Watch the video of Colossal Biosciences about their shadow wolves here:

Game of Thrones author George R. R. Martin is beside himself about the wolves

One person who is more delighted than most about the return of the wolves, which had become fantasy creatures in the meantime, is George R.R. Martin. On his personal blog, he devoted a lengthy post to the resurrected direwolf and proclaimed D-Day (Direwolf Day). Incidentally, he received an early tip about the biotech news from fellow fantasy author Peter Jackson (The Lord of the Rings), who put him in touch with Colossal CEO Ben Lamm even before the public announcement.

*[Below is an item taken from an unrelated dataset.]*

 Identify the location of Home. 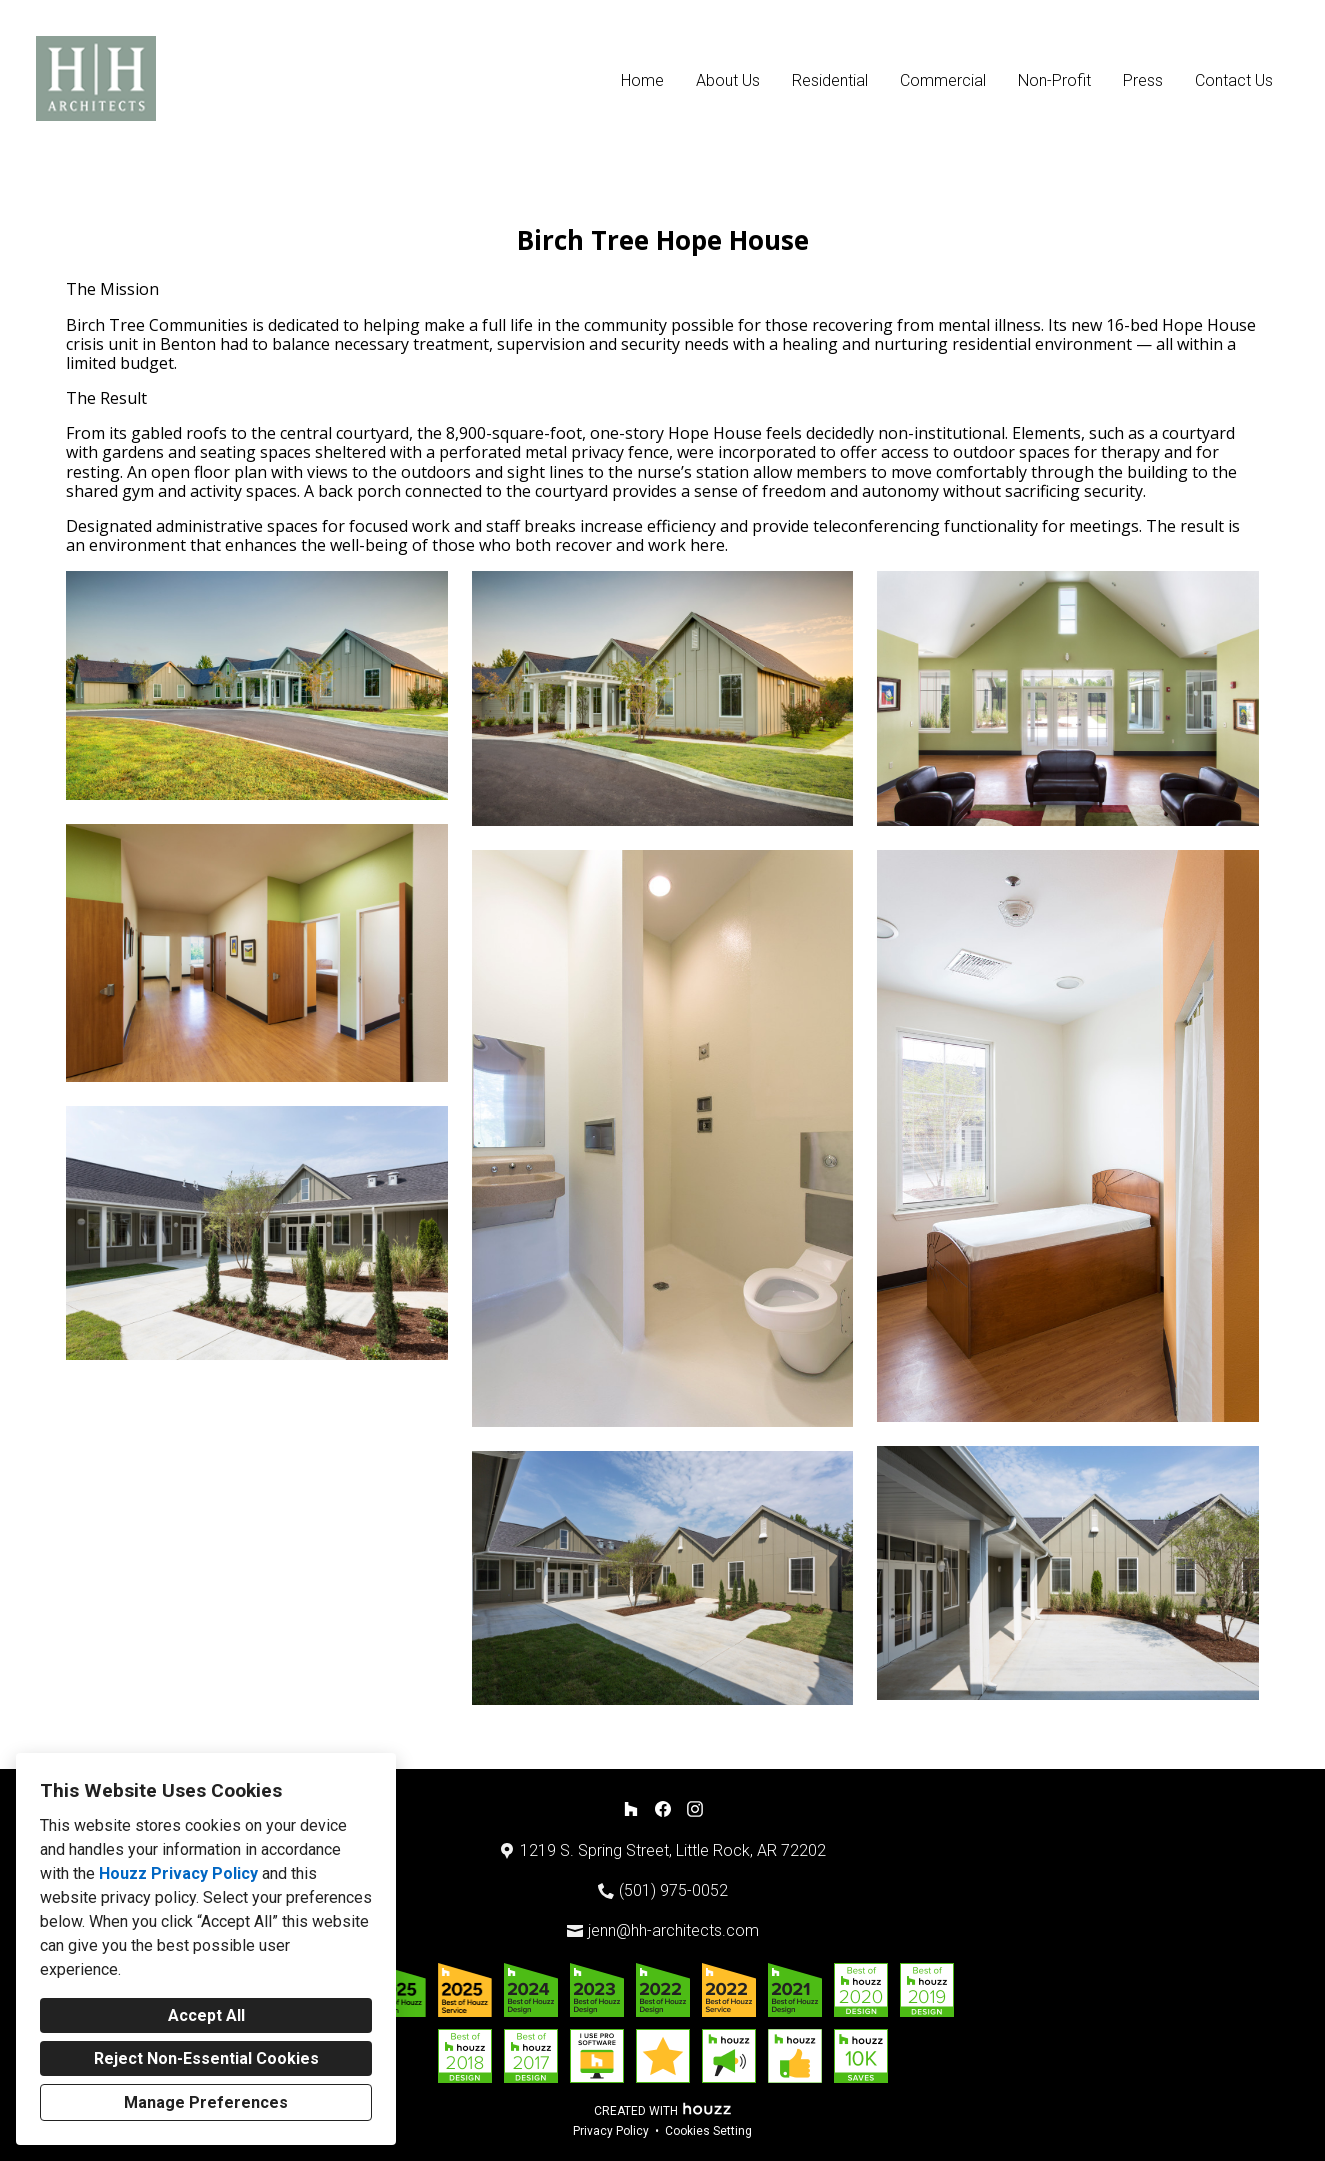
(642, 80).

In GRRM’s blog post, he writes:

Shadow Wolves are special to me. Why? I just don’t know. As a child, I wasn’t even allowed to have a dog, let alone a wolf. But a few decades ago, I visited the La Brea Tar Pits in L.A., and when I saw the exhibition of 400 skulls of shadow wolves on one wall, something stirred in me.

For the creation of his Game of Thrones fantasy world, the shadow wolves were even more important than some fans might realize. Martin continues:

Most of my readers will know the story of how, in the summer of 1991, while writing a science fiction novel, a scene came into my head – the first chapter of Game of Thrones, in which the direwolf pups are found in the summer snows. Where did it come from? Why did it grab me so? I have no idea. But it gripped me so much that I put the other novel aside and started writing A Song of Ice and Fire. The direwolves were a big part of it. Without them, Westeros might not exist.

Whether the same or similar techniques will bring back the mammoth and the dodo in the future remains to be seen. But it’s still a long way to the dinosaurs of Jurassic Park, and along the way we should probably ask ourselves: Do we need this?